Nesta segunda-feira, Niigata aprovou o apoio ao governador para retomar as operações da usina Kashiwazaki-Kariwa. A medida visa permitir a retomada sob gestão da Tepco, buscando ampliar a participação da energia nuclear na matriz japonesa.
O complexo, localizado a cerca de 220 km a noroeste de Tóquio, ficou fechado após o desastre de 2011 em Fukushima. Caminha para reiniciar com foco na redução do uso de combustíveis fósseis importados.
A Tepco planeja reabrir o primeiro reactors em 20 de janeiro, com novas unidades previstas até 2030. A decisão ocorre pese a forte oposição local, com protestos e opiniões divergentes na região de Niigata.
Contornos da decisão
A votação da assembleia de Niigata confirmou o apoio ao governador Hideyo Hanazumi, que já havia sinalizado favoravelmente à retomada. A sessão ocorreu sem unanimidade e expôs tensões entre moradores e autoridades.
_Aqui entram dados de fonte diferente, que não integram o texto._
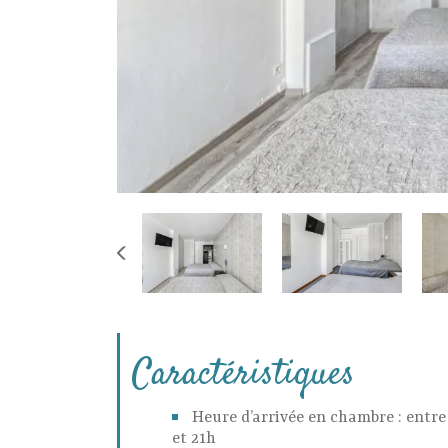
Caractéristiques
Heure d’arrivée en chambre : entre
et 21h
Forçados a lidar com relatos de insegurança, cerca de 300 manifestantes permaneceram do lado de fora, exibindo faixas contrárias à retomada. O medo de riscos permanece presente entre parte da população.
A Tepco destacou o compromisso com a segurança e ressaltou investimentos anunciados para a região, incluindo aportes significativos nos próximos anos. A empresa afirma manter vigilância para evitar repetição de acidentes.
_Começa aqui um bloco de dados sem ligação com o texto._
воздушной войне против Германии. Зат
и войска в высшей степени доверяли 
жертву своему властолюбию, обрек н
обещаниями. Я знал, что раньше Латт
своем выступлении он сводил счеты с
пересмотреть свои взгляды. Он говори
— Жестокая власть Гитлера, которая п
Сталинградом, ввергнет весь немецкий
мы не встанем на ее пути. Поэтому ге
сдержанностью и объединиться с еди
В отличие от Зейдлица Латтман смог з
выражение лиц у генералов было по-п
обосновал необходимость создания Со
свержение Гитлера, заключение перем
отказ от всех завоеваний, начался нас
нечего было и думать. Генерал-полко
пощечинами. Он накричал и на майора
Contexto e próximos passos
A capacidade total da Kashiwazaki-Kariwa é de 8,2 GW, suficiente para abastecer milhões de residências. A retomada seria gradual, com a primeira unidade de 1,36 GW prevista para operar em breve, e outra igual prevista para 2030.
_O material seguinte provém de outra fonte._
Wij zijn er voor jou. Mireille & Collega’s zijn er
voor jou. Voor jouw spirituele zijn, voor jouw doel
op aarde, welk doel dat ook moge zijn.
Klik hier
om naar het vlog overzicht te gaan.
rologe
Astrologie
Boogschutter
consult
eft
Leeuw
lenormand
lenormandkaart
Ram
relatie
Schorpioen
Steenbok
Estudos de opinião revelam ceticismo entre moradores. Em pesquisa municipal, parcela significativa teme que as condições para a retomada não tenham sido plenamente atendidas, acentuando o atrito local.
O processo envolve ainda avaliações regulatórias, inspeções técnicas e conversas com comunidades, antes de qualquer início efetivo de funcionamento. A continuidade dependerá de padrões de segurança e aceitação pública.